EDWARDS AIR FORCE BASE, Calif. – For the first time, the Air Force has flown a C-17 Globemaster jet powered entirely by a mix of synthetic and traditional fuels.

The service, which aims to certify synthetic petroleum use in all aircraft by 2011, has fully certified B-52 bombers on the fuel mix and has started easing the C-17 cargo jet into using the fuel.

After an Oct. 19 test flight with only one C-17 tank containing the new-wave fuel, pilots flew the C-17 on Oct. 22 with nothing but synthetic fuel mix on board.

There was “no discernable difference” between using the traditional JP-8 fuel and the synthetic fuel mix, said mission pilot Maj. Scott Sullivan in a statement.

The synthetic fuel, called Fischer-Tropsch, is blended with JP-8, a kerosene-based fuel that uses more natural resources. The synthetic fuel is touted by the Air Force, the Defense Department’s largest fuel consumer, as an alternative to relying on foreign-produced fuels.

This four-hour C-17 flight clears the way for more evaluations at McChord Air Force Base in Washington and other tests. Air Force leaders expect the C-17 to be fully certified to use the synthetic fuel blend by early 2008.


----------



## Bane (27 Oct 2007)

The main soild carbon source for this process is coal.
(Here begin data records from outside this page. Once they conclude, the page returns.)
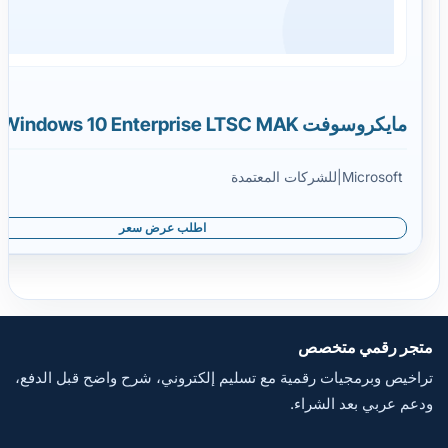
مايكروسوفت Windows 10 Enterprise LTSC MAK
Microsoft
|
للشركات المعتمدة
اطلب عرض سعر
متجر رقمي متخصص
تراخيص وبرمجيات رقمية مع تسليم إلكتروني، شرح واضح قبل الدفع،
ودعم عربي بعد الشراء.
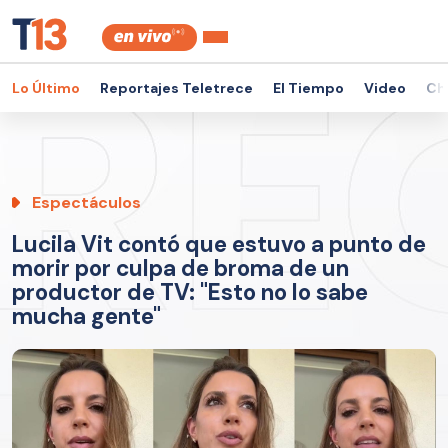
Lo Último
Reportajes Teletrece
El Tiempo
Video
Ch
Espectáculos
Lucila Vit contó que estuvo a punto de
morir por culpa de broma de un
productor de TV: "Esto no lo sabe
mucha gente"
The U.S. has the worlds largest known coal reserves at approx. 260 + billion short tonnes.  Canada is around number 10 globally for coal reserves, with about 70% of it in Alberta.


----------



## tomahawk6 (27 Oct 2007)

Who needs coal when you have tar sands ;D


----------



## geo (27 Oct 2007)

Heh.... if it workeed for the Germans during WW2, guess it'll still work


----------



## tomahawk6 (27 Oct 2007)

Worked for the South Africans too in the bad old apartheid days.


----------



## Bane (28 Oct 2007)

Not the best source for liquid hydrocarbons, neither is bitumen, but it does provide some alternative I suppose.


----------



## Bane (31 Oct 2007)

Related article
http://money.cnn.com/2007/10/30/magazines/fortune/Oil_from_stone.fortune/index.htm


----------